Die Musiker erklären ihren Sinneswandel so: „Warum aufhören, wenn es doch so geil ist.“ Und ein Roadie meint: „If you live your dream, everything else is a nightmare." Wenn du deinen Traum lebst, ist alles andere ein Albtraum. Was die Frage aufwirft, ob man ein gewisses Maß an Verlässlichkeit von einer Rockband überhaupt erwarten darf.

Wahrscheinlich ist das zu altmodisch. Andererseits sind die Scorpions eine altmodische Band. Sie glauben an ein Rock'n'Roll-Lebensgefühl, das schon in den siebziger Jahren, als ihr Siegeszug begann, ausgedient hatte, aber in der Selbstbehauptung über das eigene Verfallsdatum hinweg nur immer machtvoller geworden ist. Es hätte zu ihnen gepasst, den eigenen Vorsätzen die Treue zu halten. Stattdessen sind sie wieder unterwegs. Sie nennen es ihre Geburtstagstour zum 50-jährigen Bestehen. Es gibt mit „Forever and a Day“ einen Dokumentarfilm von Katja von Garnier („Bandits“) und ein neues Album mit dem sinnigen Titel „Return to Forever“.

Die einzige halbwegs überzeugende Erklärung dafür liefert der Künstler Gottfried Helnwein, der 1982 das berühmte „Blackout“-Cover der Scorpions mit einem bandagierten Selbstporträt gestaltet hatte. Er meint, mit dem selbst gewählten Ende seien die Zwänge weggefallen. „Selbstverständlich kann man danach weitermachen mit einer viel größeren Freiheit.“ Was zählt ein Wortbruch gemessen an dieser Perspektive?

Deshalb war die Band auch gleich mal so frei, die Ausschussware von früher einzusammeln, höchstens grob zu sieben und für ein weiteres Album neu aufzunehmen. Zum Jubiläum erscheinen Songs, die früher nicht gut genug waren. Jetzt sollen sie es sein. Sie sind es nicht.

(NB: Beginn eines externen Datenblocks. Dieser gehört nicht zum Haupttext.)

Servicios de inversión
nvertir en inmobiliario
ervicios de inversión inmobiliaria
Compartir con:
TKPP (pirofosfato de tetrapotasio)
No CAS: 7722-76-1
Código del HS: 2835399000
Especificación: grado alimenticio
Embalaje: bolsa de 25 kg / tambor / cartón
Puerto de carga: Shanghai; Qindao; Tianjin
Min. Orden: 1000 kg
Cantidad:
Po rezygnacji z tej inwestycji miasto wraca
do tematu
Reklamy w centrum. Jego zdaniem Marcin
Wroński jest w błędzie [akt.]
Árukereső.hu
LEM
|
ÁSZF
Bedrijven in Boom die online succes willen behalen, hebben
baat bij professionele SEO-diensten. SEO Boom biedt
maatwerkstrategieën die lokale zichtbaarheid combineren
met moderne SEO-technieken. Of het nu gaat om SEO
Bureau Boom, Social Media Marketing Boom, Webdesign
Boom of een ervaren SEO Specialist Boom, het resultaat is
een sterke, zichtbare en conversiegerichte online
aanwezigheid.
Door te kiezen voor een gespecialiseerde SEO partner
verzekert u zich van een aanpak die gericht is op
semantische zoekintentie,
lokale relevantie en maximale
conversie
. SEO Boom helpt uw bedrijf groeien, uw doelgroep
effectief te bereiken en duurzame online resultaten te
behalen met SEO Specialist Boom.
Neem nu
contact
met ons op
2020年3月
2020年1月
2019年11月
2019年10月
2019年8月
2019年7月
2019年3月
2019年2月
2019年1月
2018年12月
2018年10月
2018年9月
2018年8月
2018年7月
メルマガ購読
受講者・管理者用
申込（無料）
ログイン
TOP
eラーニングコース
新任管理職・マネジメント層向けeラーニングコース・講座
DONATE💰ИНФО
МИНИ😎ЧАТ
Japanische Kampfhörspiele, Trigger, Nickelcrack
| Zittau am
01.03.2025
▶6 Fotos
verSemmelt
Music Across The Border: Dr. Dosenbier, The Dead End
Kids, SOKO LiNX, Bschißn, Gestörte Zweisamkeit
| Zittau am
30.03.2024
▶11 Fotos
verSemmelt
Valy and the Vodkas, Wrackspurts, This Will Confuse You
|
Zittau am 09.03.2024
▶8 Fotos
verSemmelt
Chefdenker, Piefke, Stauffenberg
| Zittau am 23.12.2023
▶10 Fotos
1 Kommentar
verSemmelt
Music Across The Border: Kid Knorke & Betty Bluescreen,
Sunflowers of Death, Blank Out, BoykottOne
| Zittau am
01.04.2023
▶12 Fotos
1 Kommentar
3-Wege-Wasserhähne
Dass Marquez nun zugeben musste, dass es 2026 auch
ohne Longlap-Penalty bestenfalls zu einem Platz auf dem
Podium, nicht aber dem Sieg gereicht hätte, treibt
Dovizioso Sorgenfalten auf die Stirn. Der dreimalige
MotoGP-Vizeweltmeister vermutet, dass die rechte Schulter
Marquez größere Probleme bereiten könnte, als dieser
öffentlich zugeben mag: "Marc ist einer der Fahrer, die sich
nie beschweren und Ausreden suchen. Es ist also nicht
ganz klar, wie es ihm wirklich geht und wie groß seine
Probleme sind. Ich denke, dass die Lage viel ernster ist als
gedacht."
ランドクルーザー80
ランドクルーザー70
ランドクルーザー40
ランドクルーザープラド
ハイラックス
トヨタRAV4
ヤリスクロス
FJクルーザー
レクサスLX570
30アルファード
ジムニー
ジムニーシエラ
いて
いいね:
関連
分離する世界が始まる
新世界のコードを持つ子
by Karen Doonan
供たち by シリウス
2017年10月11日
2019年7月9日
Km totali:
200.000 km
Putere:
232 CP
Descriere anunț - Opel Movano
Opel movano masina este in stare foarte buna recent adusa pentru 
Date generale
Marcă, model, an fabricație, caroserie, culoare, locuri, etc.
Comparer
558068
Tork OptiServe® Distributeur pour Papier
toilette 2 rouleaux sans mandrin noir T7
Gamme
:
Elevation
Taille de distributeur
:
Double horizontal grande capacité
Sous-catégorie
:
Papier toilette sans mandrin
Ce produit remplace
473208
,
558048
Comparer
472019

Wenn schon abtreten, dann mit einem Knall

Der Manager der Scorpions hatte ganz recht, als er 2010 meinte, besser als mit „Sting in the Tail“ würden sie nicht mehr werden. Weshalb Helnwein unrecht hat, wenn er sagt, dass ein kreativer Mensch eingehe, nehme man ihm sein Kostbarstes. Dafür muss er nämlich erstmal kreativ sein. Aber wenn jedes Rock'n'Roll-Klischee auch von Klaus Meine in eine Scorpionszeile gepresst worden ist, wenn die Rock'n'Roll-Züge, Stürme und Hurrikans, die Stachelschwanz-Metaphern und die alten Autos mit den bis zum Anschlag aufgedrehten Radios sich wie auf einem Karussell wieder und wieder drehen, ist das nur für die aufregend, die etwas anderes hinauszögern wollen. „We're going out with a bang“, unkt Meine denn auch in einem von drei passablen neuen Songs, in dem es, na klar, um die eigene Unverwüstlichkeit geht. Wenn schon abtreten, dann mit einem Knall. „No sign of slowing down.“ Der Auftaktsong überrascht mit erdigem Southern-Rock-Groove, die beiden E-Gitarren jaulen unisono durch Power-Breaks. Das ist so seventies wie nur irgendwas, aber immerhin gut gemacht. Und dann ist da noch die Freude, irgendwie connected zu sein, wie Meine sagen würde.